夫婦によると、財務諸表と意見書が正確であったならば、ウォール・ストリート・ジャーナル紙はコロンビア映画の印象を悪くしていただろうということである。連邦最高裁判所は最終的にこれらの主張を退けたが、プライス・ウォーターハウスはこの訴訟で数十万ドルをかけて自社を弁護した。

『ACCOUNTING FOR SUCCESS』

1970年代のアメリカ社会は、オイルショックによりもたらされた景気停滞と物価高(インフレ)が同時に起こるスタグフレーションに見舞われていました。

1973年に全世界をおそったオイル・ショックは、原油価格の4倍化、食料価格の高騰を招き、それまで先進各国の成長を支えてきた原油安という条件を終わらせたのみならず、各国は前例のないイ ンフレに悩まされた。オイル・ショック後のアメリカ経済は失業率が高いままで物価上昇が進行した。これを、景気停滞(stagnation)とインフレーション(inflation)の同時進行という意味でスタグフレーションと呼ぶ。これに対しては、その後のフォード、カーター 政権もさまざまな対策を試みたが、決定打は見つからなかった。

『アメリカの歴史』

景気停滞による株式市場での損失と、企業による利益操作(不正会計)もあり、決算で高収益を報告したにもかかわらず倒産する企業が出てきました。怒れる投資家や世論は、「会計士はどこにいたのか!」と詰め寄り、事業の失敗を見抜けなかったということで会計士達を訴訟に巻き込んでいきました。冒頭のコロンビア映画会社の話がその一例です。

1970年代は、良かれ悪かれBig8(ビッグエイト)会計事務所※がアメリカ社会で注目を浴びた時代でした。本業の会計監査が苦難を迎える中、好調なコンサルティングはどうだったのでしょう、その歴史を紐解きたいと思います。

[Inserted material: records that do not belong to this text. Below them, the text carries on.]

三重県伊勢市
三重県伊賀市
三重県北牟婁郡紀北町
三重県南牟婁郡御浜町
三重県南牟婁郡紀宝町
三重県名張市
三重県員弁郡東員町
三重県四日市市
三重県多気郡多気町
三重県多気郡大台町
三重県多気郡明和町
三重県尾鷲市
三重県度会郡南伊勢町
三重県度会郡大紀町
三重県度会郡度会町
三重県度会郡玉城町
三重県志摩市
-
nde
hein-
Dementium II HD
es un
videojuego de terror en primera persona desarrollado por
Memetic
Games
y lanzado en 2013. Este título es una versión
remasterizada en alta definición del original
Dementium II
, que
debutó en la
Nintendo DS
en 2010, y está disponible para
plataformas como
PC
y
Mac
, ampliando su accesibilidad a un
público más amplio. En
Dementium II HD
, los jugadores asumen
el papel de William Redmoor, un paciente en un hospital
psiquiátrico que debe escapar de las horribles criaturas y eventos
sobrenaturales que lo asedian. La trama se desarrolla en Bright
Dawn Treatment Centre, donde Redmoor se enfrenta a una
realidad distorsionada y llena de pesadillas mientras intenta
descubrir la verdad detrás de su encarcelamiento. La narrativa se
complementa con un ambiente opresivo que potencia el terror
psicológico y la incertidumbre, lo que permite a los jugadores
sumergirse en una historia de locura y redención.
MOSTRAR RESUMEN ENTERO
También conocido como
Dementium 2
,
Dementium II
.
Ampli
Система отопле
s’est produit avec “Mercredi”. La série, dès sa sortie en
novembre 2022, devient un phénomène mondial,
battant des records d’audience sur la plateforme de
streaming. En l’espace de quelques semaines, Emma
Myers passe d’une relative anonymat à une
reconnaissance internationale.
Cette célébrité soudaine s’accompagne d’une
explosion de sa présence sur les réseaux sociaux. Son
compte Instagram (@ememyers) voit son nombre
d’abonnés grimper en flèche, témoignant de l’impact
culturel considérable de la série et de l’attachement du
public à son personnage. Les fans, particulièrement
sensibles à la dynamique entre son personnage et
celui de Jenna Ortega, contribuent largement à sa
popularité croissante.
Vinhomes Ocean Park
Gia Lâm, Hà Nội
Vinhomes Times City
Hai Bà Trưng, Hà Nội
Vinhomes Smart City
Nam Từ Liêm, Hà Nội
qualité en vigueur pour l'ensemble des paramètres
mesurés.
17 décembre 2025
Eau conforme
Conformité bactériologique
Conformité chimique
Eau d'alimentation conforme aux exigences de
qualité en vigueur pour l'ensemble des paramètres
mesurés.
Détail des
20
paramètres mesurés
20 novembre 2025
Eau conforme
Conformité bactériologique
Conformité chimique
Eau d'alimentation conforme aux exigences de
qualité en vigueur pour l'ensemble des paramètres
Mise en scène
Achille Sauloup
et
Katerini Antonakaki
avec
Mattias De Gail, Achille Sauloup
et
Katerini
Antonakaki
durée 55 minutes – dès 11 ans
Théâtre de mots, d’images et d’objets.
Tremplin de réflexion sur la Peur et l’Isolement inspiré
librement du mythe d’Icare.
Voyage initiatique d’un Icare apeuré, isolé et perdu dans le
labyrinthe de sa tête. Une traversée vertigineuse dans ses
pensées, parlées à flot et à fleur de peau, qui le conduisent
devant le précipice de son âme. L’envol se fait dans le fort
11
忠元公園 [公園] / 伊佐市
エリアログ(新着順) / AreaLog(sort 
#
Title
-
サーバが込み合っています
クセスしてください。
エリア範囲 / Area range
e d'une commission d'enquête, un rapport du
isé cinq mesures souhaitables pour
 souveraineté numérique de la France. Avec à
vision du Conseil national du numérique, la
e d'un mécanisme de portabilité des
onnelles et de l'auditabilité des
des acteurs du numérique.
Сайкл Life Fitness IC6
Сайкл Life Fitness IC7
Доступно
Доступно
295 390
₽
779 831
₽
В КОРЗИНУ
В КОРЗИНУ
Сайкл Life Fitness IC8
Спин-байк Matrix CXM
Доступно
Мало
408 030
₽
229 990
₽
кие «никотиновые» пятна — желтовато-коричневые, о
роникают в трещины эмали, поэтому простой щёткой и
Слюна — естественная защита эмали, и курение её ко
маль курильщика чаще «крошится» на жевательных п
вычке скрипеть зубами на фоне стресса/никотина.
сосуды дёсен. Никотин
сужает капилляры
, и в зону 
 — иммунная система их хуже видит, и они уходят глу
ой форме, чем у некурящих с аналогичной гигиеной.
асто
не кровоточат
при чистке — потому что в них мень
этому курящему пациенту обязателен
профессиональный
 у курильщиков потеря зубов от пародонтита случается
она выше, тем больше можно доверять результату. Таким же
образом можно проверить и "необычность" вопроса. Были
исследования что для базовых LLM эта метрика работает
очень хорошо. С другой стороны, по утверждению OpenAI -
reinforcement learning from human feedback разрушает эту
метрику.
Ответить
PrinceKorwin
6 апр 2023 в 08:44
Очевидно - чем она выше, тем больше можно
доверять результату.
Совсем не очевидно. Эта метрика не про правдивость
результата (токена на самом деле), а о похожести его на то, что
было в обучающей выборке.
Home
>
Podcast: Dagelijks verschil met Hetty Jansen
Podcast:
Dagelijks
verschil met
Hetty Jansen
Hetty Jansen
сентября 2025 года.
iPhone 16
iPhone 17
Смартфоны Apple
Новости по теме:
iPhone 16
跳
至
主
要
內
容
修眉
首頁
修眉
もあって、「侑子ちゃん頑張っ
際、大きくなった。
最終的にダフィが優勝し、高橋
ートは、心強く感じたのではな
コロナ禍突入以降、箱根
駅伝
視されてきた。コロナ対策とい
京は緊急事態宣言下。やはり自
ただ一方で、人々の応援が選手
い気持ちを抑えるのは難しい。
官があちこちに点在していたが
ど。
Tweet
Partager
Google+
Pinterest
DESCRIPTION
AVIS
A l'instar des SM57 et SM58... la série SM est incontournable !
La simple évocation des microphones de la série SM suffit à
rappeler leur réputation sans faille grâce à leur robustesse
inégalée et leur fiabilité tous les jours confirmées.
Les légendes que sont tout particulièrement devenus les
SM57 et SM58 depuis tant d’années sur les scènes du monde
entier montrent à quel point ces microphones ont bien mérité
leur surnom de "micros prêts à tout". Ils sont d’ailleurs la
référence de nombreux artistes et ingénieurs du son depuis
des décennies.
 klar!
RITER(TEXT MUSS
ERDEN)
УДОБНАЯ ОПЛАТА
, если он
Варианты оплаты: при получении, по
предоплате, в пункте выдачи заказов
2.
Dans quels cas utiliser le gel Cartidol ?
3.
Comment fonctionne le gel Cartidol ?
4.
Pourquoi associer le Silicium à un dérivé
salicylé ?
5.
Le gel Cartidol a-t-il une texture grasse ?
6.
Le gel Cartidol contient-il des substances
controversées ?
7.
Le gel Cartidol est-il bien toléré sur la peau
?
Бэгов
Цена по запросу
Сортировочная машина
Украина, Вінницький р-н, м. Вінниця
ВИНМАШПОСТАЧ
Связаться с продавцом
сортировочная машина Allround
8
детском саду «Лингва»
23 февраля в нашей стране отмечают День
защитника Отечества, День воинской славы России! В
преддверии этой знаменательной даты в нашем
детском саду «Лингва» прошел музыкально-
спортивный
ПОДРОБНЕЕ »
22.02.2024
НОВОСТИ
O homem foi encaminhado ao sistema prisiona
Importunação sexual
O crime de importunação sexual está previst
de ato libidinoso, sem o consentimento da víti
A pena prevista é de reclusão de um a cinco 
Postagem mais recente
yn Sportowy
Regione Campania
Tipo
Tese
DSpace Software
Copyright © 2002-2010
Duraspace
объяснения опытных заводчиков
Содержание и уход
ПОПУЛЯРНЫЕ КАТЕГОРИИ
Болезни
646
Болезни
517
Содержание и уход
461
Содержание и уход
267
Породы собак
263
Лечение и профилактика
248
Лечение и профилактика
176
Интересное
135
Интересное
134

※1970年代当時、アメリカに存在した8つの大手会計事務所のこと。ピート・マーウィック・ミッチェル、アーサー・アンダーセン、アーンスト・アンド・アーンスト、プライス・ウォーターハウス、ハスキンズ・アンド・セルズ、ライブランド・ロス・モンゴメリー、アーサー・ヤング、トーシュ・ロスの各社。後にDeloitte、PWC、EY、KPMGへと統合される

当時のBig8会計事務所は3つの苦難に直面したと言われています。

第一は、先に書いたように会計事務所に対する損害賠償請求訴訟が相次ぎ、会計事務所の財産的基盤を揺るがしかねなかったこと。

第二は、経済不況が新会社の設立や株式公開などを減少させ、会計監査のニーズが頭打ちになっていたこと。

第三は、監査サービスは会計事務所間での差別化がなくなり、監査料金の引き下げ圧力で利益採算が大幅に悪化していたこと。

本業である会計監査が伸び悩む中、Big8各社はコンサルティングに力を入れ始めました。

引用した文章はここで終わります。